Below, locate the line that contains "Arkada casino зеркало – Рабочие зеркало". Repeat exactly from that line to the line that contains "Advertise With Us", inclusive, leaving out the pictures.

● **Data supplied**
- - -
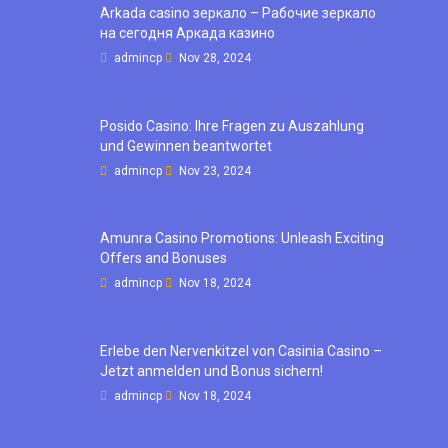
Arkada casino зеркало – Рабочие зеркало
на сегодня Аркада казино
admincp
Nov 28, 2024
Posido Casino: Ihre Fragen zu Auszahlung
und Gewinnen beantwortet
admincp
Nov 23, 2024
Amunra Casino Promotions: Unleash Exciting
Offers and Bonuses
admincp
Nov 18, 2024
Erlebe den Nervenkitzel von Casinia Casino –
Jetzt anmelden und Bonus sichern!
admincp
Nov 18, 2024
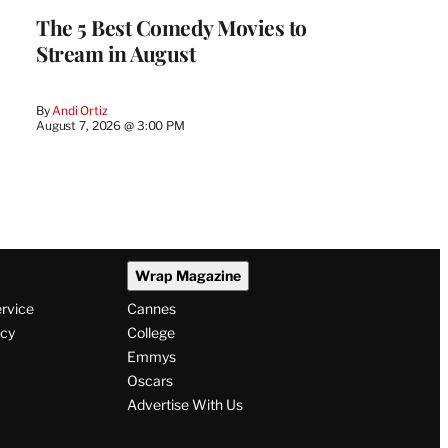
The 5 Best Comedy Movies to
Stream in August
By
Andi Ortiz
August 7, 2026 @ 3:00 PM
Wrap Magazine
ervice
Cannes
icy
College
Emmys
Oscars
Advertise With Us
- - -
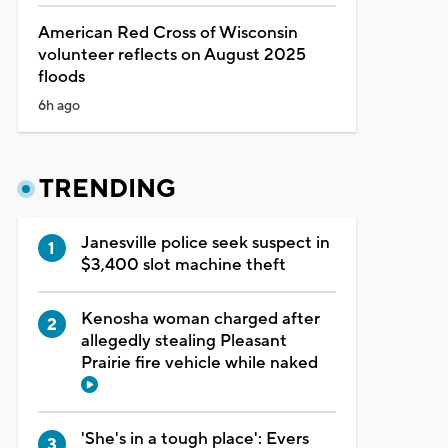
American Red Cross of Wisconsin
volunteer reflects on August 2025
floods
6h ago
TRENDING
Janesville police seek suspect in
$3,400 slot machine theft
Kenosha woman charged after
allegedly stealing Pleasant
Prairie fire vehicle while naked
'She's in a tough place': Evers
- - -
● **Answer to this task**
Arkada casino зеркало – Рабочие зеркало
на сегодня Аркада казино
admincp
Nov 28, 2024
Posido Casino: Ihre Fragen zu Auszahlung
und Gewinnen beantwortet
admincp
Nov 23, 2024
Amunra Casino Promotions: Unleash Exciting
Offers and Bonuses
admincp
Nov 18, 2024
Erlebe den Nervenkitzel von Casinia Casino –
Jetzt anmelden und Bonus sichern!
admincp
Nov 18, 2024
The 5 Best Comedy Movies to
Stream in August
By
Andi Ortiz
August 7, 2026 @ 3:00 PM
Wrap Magazine
ervice
Cannes
icy
College
Emmys
Oscars
Advertise With Us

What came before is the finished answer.